_Data for analysis_:

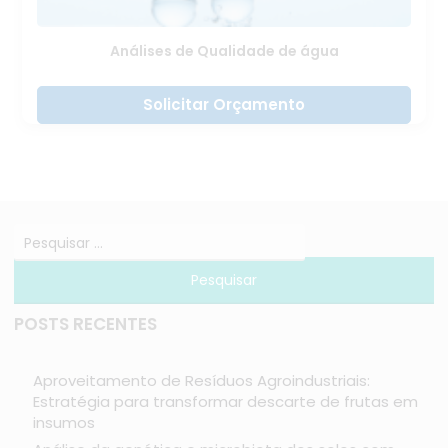
Análises de Qualidade de água
Solicitar Orçamento
POSTS RECENTES
Aproveitamento de Resíduos Agroindustriais:
Estratégia para transformar descarte de frutas em
insumos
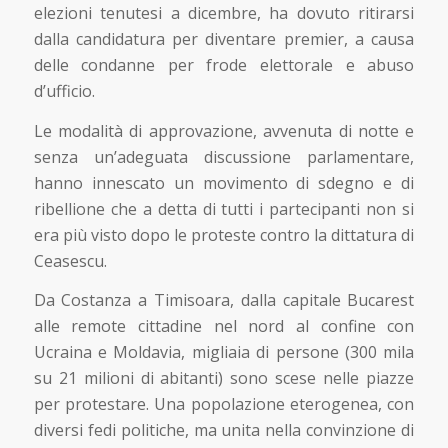
elezioni tenutesi a dicembre, ha dovuto ritirarsi
dalla candidatura per diventare premier, a causa
delle condanne per frode elettorale e abuso
d’ufficio.
Le modalità di approvazione, avvenuta di notte e
senza un’adeguata discussione parlamentare,
hanno innescato un movimento di sdegno e di
ribellione che a detta di tutti i partecipanti non si
era più visto dopo le proteste contro la dittatura di
Ceasescu.
Da Costanza a Timisoara, dalla capitale Bucarest
alle remote cittadine nel nord al confine con
Ucraina e Moldavia, migliaia di persone (300 mila
su 21 milioni di abitanti) sono scese nelle piazze
per protestare. Una popolazione eterogenea, con
diversi fedi politiche, ma unita nella convinzione di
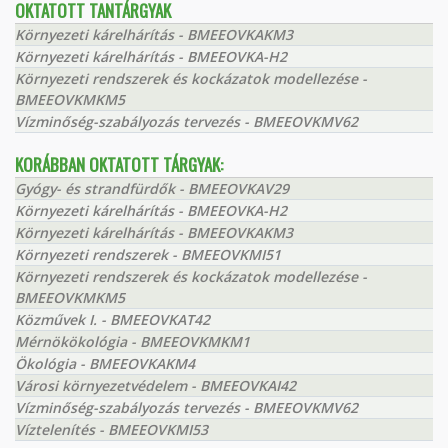
OKTATOTT TANTÁRGYAK
Környezeti kárelhárítás - BMEEOVKAKM3
Környezeti kárelhárítás - BMEEOVKA-H2
Környezeti rendszerek és kockázatok modellezése -
BMEEOVKMKM5
Vízminőség-szabályozás tervezés - BMEEOVKMV62
KORÁBBAN OKTATOTT TÁRGYAK:
Gyógy- és strandfürdők - BMEEOVKAV29
Környezeti kárelhárítás - BMEEOVKA-H2
Környezeti kárelhárítás - BMEEOVKAKM3
Környezeti rendszerek - BMEEOVKMI51
Környezeti rendszerek és kockázatok modellezése -
BMEEOVKMKM5
Közművek I. - BMEEOVKAT42
Mérnökökológia - BMEEOVKMKM1
Ökológia - BMEEOVKAKM4
Városi környezetvédelem - BMEEOVKAI42
Vízminőség-szabályozás tervezés - BMEEOVKMV62
Víztelenítés - BMEEOVKMI53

_What this task involves_: Give the complete material again, exactly as written. Do not include the pictures.

_Expected answer_:
Análises de Qualidade de água
Solicitar Orçamento
POSTS RECENTES
Aproveitamento de Resíduos Agroindustriais:
Estratégia para transformar descarte de frutas em
insumos
elezioni tenutesi a dicembre, ha dovuto ritirarsi
dalla candidatura per diventare premier, a causa
delle condanne per frode elettorale e abuso
d’ufficio.
Le modalità di approvazione, avvenuta di notte e
senza un’adeguata discussione parlamentare,
hanno innescato un movimento di sdegno e di
ribellione che a detta di tutti i partecipanti non si
era più visto dopo le proteste contro la dittatura di
Ceasescu.
Da Costanza a Timisoara, dalla capitale Bucarest
alle remote cittadine nel nord al confine con
Ucraina e Moldavia, migliaia di persone (300 mila
su 21 milioni di abitanti) sono scese nelle piazze
per protestare. Una popolazione eterogenea, con
diversi fedi politiche, ma unita nella convinzione di
OKTATOTT TANTÁRGYAK
Környezeti kárelhárítás - BMEEOVKAKM3
Környezeti kárelhárítás - BMEEOVKA-H2
Környezeti rendszerek és kockázatok modellezése -
BMEEOVKMKM5
Vízminőség-szabályozás tervezés - BMEEOVKMV62
KORÁBBAN OKTATOTT TÁRGYAK:
Gyógy- és strandfürdők - BMEEOVKAV29
Környezeti kárelhárítás - BMEEOVKA-H2
Környezeti kárelhárítás - BMEEOVKAKM3
Környezeti rendszerek - BMEEOVKMI51
Környezeti rendszerek és kockázatok modellezése -
BMEEOVKMKM5
Közművek I. - BMEEOVKAT42
Mérnökökológia - BMEEOVKMKM1
Ökológia - BMEEOVKAKM4
Városi környezetvédelem - BMEEOVKAI42
Vízminőség-szabályozás tervezés - BMEEOVKMV62
Víztelenítés - BMEEOVKMI53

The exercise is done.